While surfing the Internet one day, following links to and from the Fly
Fish Ohio website, I came across my review of Trout Eyes reproduced
in its entirety on Bill Tapply’s web site. I was flattered beyond words
and reached out to him to share my delight. What I found was an
angler/writer who was as gracious and generous in his personal
communications as in his professional output. The voice I read in his
books was the same voice I heard in his emails. Bill Tapply and I shared
several email exchanges and he agreed to personalize my copy of Trout
Eyes. I treasure that volume, today even more so, knowing that I’ll
not have the pleasure of another such kindness. Bill Tapply passed away
in July 2009 after a two-year battle with leukemia. His loss will leave a
great, gaping void in the written lexicon of our sport, to say nothing of
our collective humanity.
Every Day Was Special
was completed shortly before Bill Tapply died and has been published
posthumously. It is a fitting coda for a life spent sharing the joys and
satisfactions of time spent afield. This book is a collection of stories
and observations first published in American Angler, Gray’s Sporting
Journal or Field and Stream magazines. In this collection, Tapply shares
memories from his first, formative days on the water; time spent on a
warmwater pond with an old, cane South Bend fly rod and “an old
Pflueger reel wound with a cracked HDH double-taper line, an envelope of
size-6 Eagle Claw bait hooks, a spool of 8-pound monofilament, and a
Campbell’s soup can of freshly dug earthworms.” From there he takes
us on a journey that includes the world-class trout streams of Montana,
the bonefish flats of the Florida Keys, and even to the weedy pockets that
hide pugnacious largemouth bass in Massachusetts’ Charles River. Each of
the thirty essays is as perfectly sparse and wonderfully proportioned as a
classic Catskill dry fly, and equally beautiful.

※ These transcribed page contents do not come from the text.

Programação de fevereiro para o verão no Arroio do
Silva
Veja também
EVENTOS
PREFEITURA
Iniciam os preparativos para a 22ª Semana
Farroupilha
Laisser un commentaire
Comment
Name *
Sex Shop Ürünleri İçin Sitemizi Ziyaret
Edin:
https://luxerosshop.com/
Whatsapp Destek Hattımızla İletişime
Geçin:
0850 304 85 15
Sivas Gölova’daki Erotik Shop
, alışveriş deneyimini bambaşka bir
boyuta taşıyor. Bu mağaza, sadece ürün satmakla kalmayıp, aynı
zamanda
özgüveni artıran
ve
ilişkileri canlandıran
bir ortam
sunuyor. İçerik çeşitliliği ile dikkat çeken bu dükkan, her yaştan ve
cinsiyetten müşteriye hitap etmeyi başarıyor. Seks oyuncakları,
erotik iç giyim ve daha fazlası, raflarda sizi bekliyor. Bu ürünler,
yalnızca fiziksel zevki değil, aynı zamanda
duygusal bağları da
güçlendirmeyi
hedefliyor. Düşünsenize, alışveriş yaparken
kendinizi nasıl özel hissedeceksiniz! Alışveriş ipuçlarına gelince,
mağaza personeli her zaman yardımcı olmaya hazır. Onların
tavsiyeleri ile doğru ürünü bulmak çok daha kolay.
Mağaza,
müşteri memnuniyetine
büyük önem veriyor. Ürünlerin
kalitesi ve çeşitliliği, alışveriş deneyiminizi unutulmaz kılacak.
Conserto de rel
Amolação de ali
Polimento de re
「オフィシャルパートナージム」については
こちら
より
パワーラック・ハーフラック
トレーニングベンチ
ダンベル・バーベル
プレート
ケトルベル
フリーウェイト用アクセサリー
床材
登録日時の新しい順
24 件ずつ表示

Having grown up on the South Shore of Massachusetts, I was particularly
taken by Tapply’s New England warmwater recollections. In his words I can
see the very places where I myself first learned to cast a fly. Tapply’s
written voice is so natural and relaxed it comes on like a tale shared
with a familiar fishing partner. Writing about his earliest memories of
casting both flies and worms for bluegill, crappie, bass and suckers he
says; “It took me all of those summers – thousands of hours, I’m sure –
to learn as much about water and fish and fly casting as Lefty Kreh could
probably teach me in a single afternoon. But I learned it all by myself,
by trying and erring repeatedly, and so it felt – it still feels –
hard-earned and important. Most fly fishermen that I know began fly
fishing with, well, with flies, and with fancy equipment, and with helpful
– and often insistent – instruction. That’s their loss, if you ask me.”
Every Day Was Special
is more than a personal memoir. Channeling one final time his undeniable
need to teach, Tapply provides us with fly patterns and tying instructions
that are sure to result in new favorites in our trout boxes. He even
explores some of the history of angling with pieces examining the
contributions of past luminaries like Ray Bergman and Tom Nixon.

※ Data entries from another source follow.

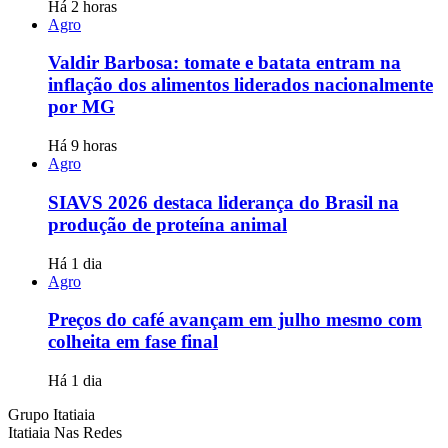
Há 2 horas
Agro
Valdir Barbosa: tomate e batata entram na
inflação dos alimentos liderados nacionalmente
por MG
Há 9 horas
Agro
SIAVS 2026 destaca liderança do Brasil na
produção de proteína animal
Há 1 dia
Agro
Preços do café avançam em julho mesmo com
colheita em fase final
Há 1 dia
Grupo Itatiaia
Itatiaia Nas Redes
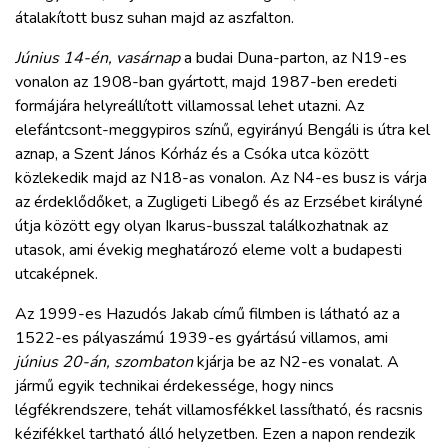
átalakított busz suhan majd az aszfalton.
Június 14-én, vasárnap
a budai Duna-parton, az N19-es
vonalon az 1908-ban gyártott, majd 1987-ben eredeti
formájára helyreállított villamossal lehet utazni. Az
elefántcsont-meggypiros színű, egyirányú Bengáli is útra kel
aznap, a Szent János Kórház és a Csóka utca között
közlekedik majd az N18-as vonalon. Az N4-es busz is várja
az érdeklődőket, a Zugligeti Libegő és az Erzsébet királyné
útja között egy olyan Ikarus-busszal találkozhatnak az
utasok, ami évekig meghatározó eleme volt a budapesti
utcaképnek.
Az 1999-es Hazudós Jakab című filmben is látható az a
1522-es pályaszámú 1939-es gyártású villamos, ami
június 20-án, szombaton
kjárja be az N2-es vonalat. A
jármű egyik technikai érdekessége, hogy nincs
légfékrendszere, tehát villamosfékkel lassítható, és racsnis
kézifékkel tartható álló helyzetben. Ezen a napon rendezik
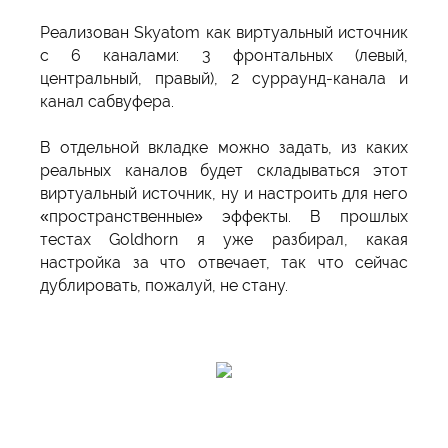
Реализован Skyatom как виртуальный источник
с 6 каналами: 3 фронтальных (левый,
центральный, правый), 2 сурраунд-канала и
канал сабвуфера.
В отдельной вкладке можно задать, из каких
реальных каналов будет складываться этот
виртуальный источник, ну и настроить для него
«пространственные» эффекты. В прошлых
тестах Goldhorn я уже разбирал, какая
настройка за что отвечает, так что сейчас
дублировать, пожалуй, не стану.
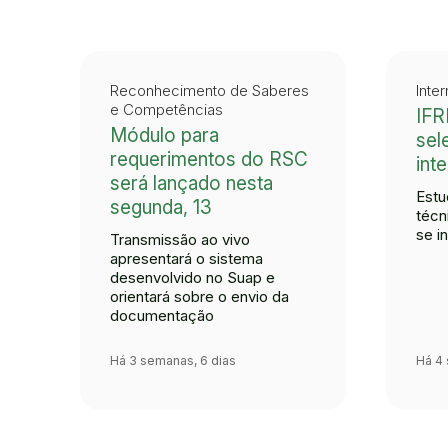
Reconhecimento de Saberes
Inte
e Competências
IFR
Módulo para
sel
requerimentos do RSC
int
será lançado nesta
Estu
segunda, 13
técn
se i
Transmissão ao vivo
apresentará o sistema
desenvolvido no Suap e
orientará sobre o envio da
documentação
Há 3 semanas, 6 dias
Há 4 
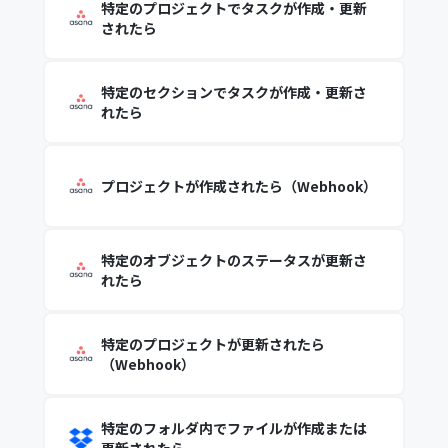
特定のプロジェクトでタスクが作成・更新
されたら
特定のセクションでタスクが作成・更新さ
れたら
プロジェクトが作成されたら（Webhook）
特定のオブジェクトのステータスが更新さ
れたら
特定のプロジェクトが更新されたら
（Webhook）
特定のフォルダ内でファイルが作成または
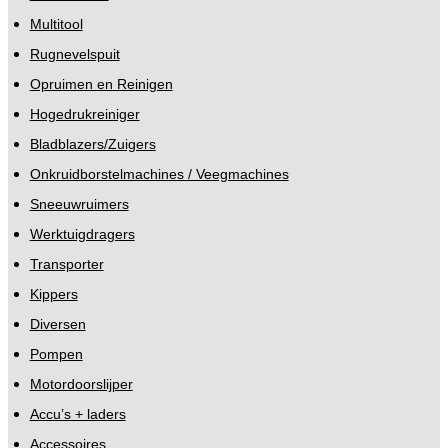
Multitool
Rugnevelspuit
Opruimen en Reinigen
Hogedrukreiniger
Bladblazers/Zuigers
Onkruidborstelmachines / Veegmachines
Sneeuwruimers
Werktuigdragers
Transporter
Kippers
Diversen
Pompen
Motordoorslijper
Accu’s + laders
Accessoires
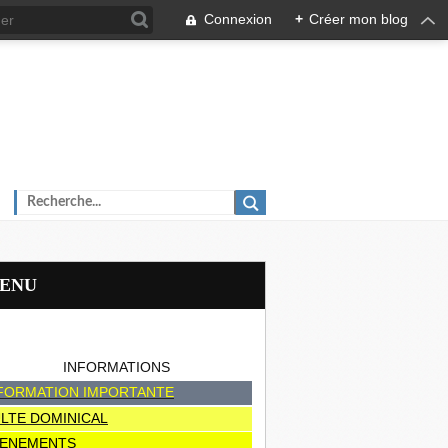
Connexion
+
Créer mon blog
MENU
INFORMATIONS
FORMATION IMPORTANTE
LTE DOMINICAL
ENEMENTS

This book is a sparkling gem; it’s a read that’s over too fast, but one
that I’m confident will find its way onto my reading list again and again.
It might just be the perfect summer-time read for an addicted angler kept
too long from the water. I know it made a particularly stressful business
trip personally rewarding for me on a level I didn’t expect. There is a
delicate bitterness in knowing that this was Tapply’s final work, but
there is also a true sense of gratitude in knowing that he found fishing
such an important a part of his life that he spent his final months
working to share these words with an appreciative audience. Bill Tapply,
you will be missed. Thank you for this final gift.
Every Day Was Special
is available from Skyhorse Publishing (ISBN 978-1-60239-955-6).